Second grower in ring rot scare

 A SECOND GROWER received seed potatoes from suppliers investigation following the discovery of the contagious disease ring rot.


Extensive inquiries are continuing after ring rot was confirmed in a batch of Sante potatoes last month at a Cambridgeshire pack house.


Those potatoes were sent to the packing plant by Hereford farmer John Mercer.


Two stocks of seed used to grow the potatoes in which the disease was discovered originated in the Netherlands.


DEFRA has now confirmed that that an unnamed Lincolnshire farmer also received seed potatoes in 2003 from one of the Dutch suppliers.


Stocks at the unnamed premises are now under scrutiny, said a DEFRA press statement on Wednesday (11 August).

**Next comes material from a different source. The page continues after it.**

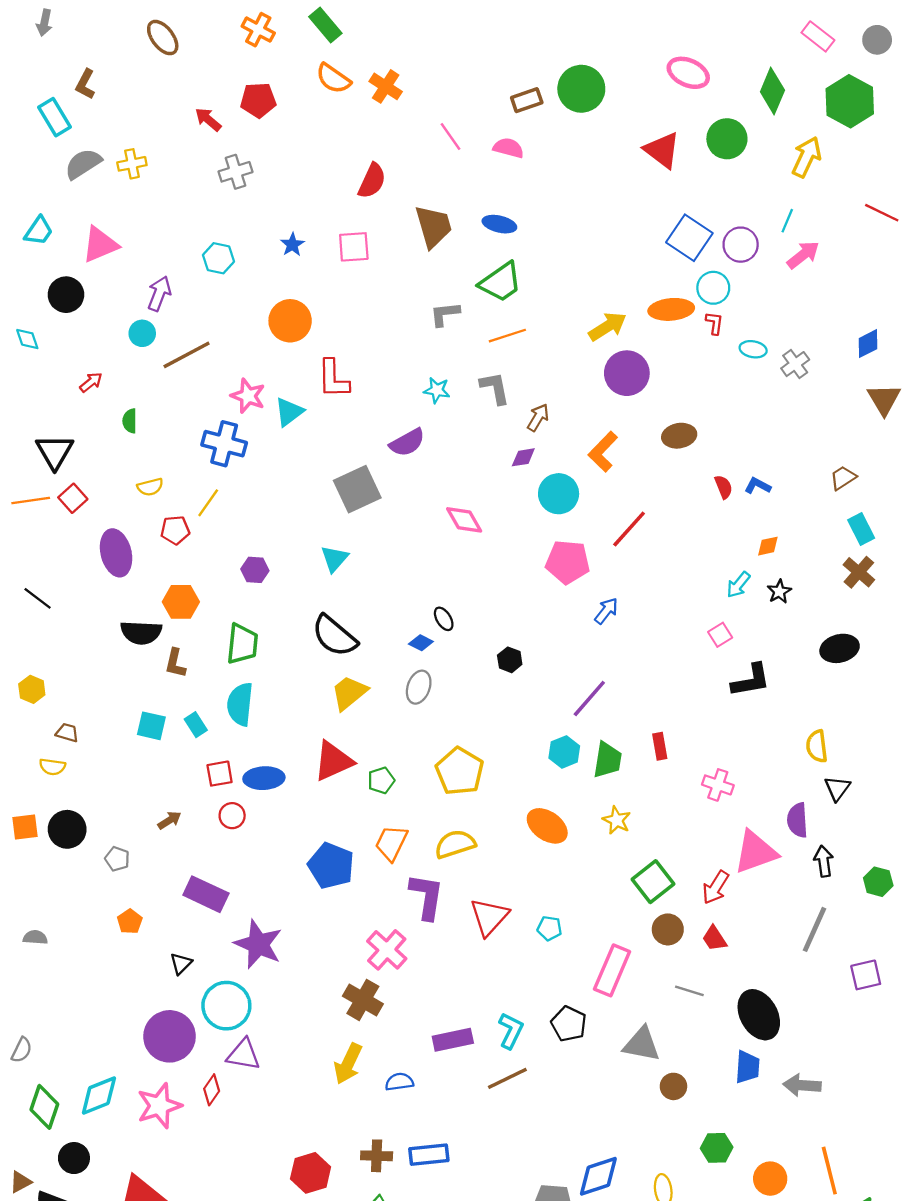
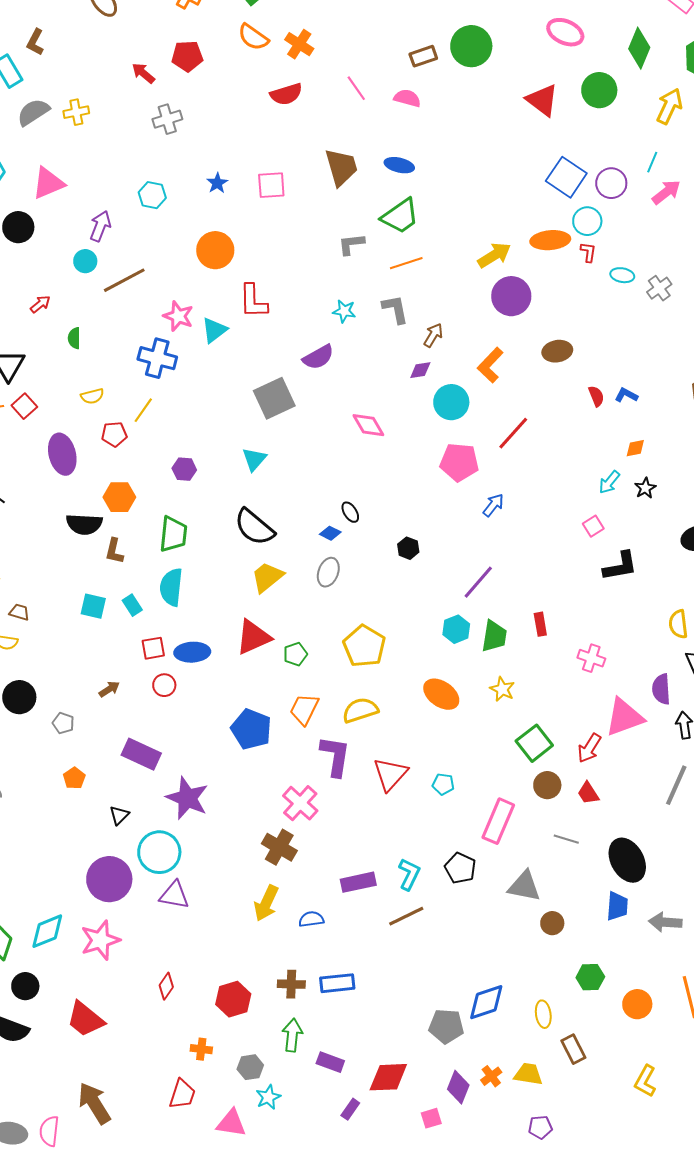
red semicircle: (372, 181) -> (286, 94), moved, turned 48
red diamond: (212, 1090) -> (166, 986), moved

Officials are liaising closely with the plant health authorities in the Netherlands to establish whether this seed may have been infected.


They are also trying to find our whether there is any other explanation for the disease.


All affected potatoes from the packing firm in Cambridgeshire where the disease was identified have been disposed of by landfill.


Cleansing and disinfection has been completed at this premises, which means it can operate normally again.


One consignment of Estima potatoes from the Herefordshire farm that supplied the potatoes to Cambridgeshire was exported to Norway in 2004.


Although there is currently no evidence that these potatoes were infected with ring rot, the Norwegian authorities have been notified.